Bill Morgan 1998 lottery win
- Bill Morgan immediately after winning the lottery for the second time
- Date: 1998
- Location: Melbourne, Australia;
- Outcome: Bill Morgan wins A$250,000 while re-enacting his previous scratchcard win

= Bill Morgan lottery win =

Man wins the lottery for a second time while re-enacting his first win

In 1998, Bill Morgan, an Australian man from Melbourne was captured on film winning a A$250,000 scratchcard while re-enacting his previous scratchcard win for a news report. The video of the event has since been widely shared online.

== Background ==
In 1998, Morgan, a 37-year-old truck driver living in a caravan, was almost killed in a car crash which caused him to develop a heart condition. He then suffered an allergic reaction to the drug used to treat this condition, which triggered a fatal heart attack. He was declared clinically dead for 14 minutes and 38 seconds before being revived by paramedics. He subsequently lapsed into a coma for 12 days, during which his family were advised to turn off his life support. After being transferred to a different hospital, he woke up and made a full recovery.

== Lottery win video ==
Within 12 months of his car crash and subsequent heart attack and coma, Morgan won a scratchcard for a A$30,000 Toyota Corolla, secured a new job, and had got engaged. His dramatic change in fortune attracted local media attention, and two weeks after his first scratchcard win in May 1999, Nine News asked him to re-enact it for the B-roll footage of their news report. While being filmed scratching off another card inside the shop, he turned around, held up the ticket and said, "I just won 250,000. I'm not joking.

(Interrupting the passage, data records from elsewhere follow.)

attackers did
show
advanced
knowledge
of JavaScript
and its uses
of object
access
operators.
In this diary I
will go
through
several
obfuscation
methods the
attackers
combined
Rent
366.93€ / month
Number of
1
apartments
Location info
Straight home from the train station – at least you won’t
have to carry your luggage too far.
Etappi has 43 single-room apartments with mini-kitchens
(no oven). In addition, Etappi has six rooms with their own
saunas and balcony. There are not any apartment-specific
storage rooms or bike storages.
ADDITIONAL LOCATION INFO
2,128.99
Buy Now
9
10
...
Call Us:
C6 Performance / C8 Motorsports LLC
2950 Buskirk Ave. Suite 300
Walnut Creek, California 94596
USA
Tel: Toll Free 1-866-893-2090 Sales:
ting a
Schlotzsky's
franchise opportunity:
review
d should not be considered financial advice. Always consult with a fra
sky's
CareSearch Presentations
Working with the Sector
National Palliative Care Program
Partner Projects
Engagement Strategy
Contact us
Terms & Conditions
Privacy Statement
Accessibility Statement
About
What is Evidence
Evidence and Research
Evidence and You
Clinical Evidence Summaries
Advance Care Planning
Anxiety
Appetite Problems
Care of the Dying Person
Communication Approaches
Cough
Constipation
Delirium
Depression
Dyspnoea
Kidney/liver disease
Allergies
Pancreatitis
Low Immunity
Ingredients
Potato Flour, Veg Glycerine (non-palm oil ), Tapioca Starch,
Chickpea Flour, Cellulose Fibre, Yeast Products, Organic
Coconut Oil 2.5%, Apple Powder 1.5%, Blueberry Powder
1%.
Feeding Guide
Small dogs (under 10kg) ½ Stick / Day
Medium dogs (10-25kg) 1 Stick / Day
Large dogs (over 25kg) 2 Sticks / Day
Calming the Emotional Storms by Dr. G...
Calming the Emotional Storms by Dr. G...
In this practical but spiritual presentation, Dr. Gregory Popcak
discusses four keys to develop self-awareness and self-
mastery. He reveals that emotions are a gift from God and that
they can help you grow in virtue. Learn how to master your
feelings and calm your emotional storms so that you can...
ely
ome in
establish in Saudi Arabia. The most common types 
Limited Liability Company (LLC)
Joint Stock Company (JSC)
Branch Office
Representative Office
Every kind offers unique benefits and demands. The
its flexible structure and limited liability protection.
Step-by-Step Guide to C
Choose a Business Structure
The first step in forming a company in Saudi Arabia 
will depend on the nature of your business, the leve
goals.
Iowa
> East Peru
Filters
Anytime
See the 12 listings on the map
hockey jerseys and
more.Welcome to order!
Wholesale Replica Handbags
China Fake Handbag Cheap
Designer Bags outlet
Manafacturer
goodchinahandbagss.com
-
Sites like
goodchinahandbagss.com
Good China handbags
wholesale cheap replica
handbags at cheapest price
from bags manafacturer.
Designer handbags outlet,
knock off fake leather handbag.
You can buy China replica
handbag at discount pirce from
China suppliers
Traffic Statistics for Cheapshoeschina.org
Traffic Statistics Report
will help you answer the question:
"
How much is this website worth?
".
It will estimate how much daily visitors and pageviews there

I just won 250,000." before holding his head in his hands and saying to himself, "Please don't film me." He then said, "I don't believe this is happening. I think I will have another heart attack." Celebrating with the shop staff over champagne, he then called his fiancée to inform her of his second win and that they could now afford to buy a new house, and she later commented: "I just hope he hasn't used all his good luck up." The news footage was later uploaded to YouTube, where it went viral.

== Aftermath ==
As of 2020, Morgan still lives in Melbourne with his wife. Although he still suffers from a combination of heart issues and arthritis which forced him to retire early, he stated: "I’ve had a bonus of 22 years and that’s the way you have to live your life. Every day I get up and put on my shoes, and even if I’m not real well I have a shuffle down the road and smell the roses, look at the sun and think about how lucky I am". He continues to buy a scratchcard every week.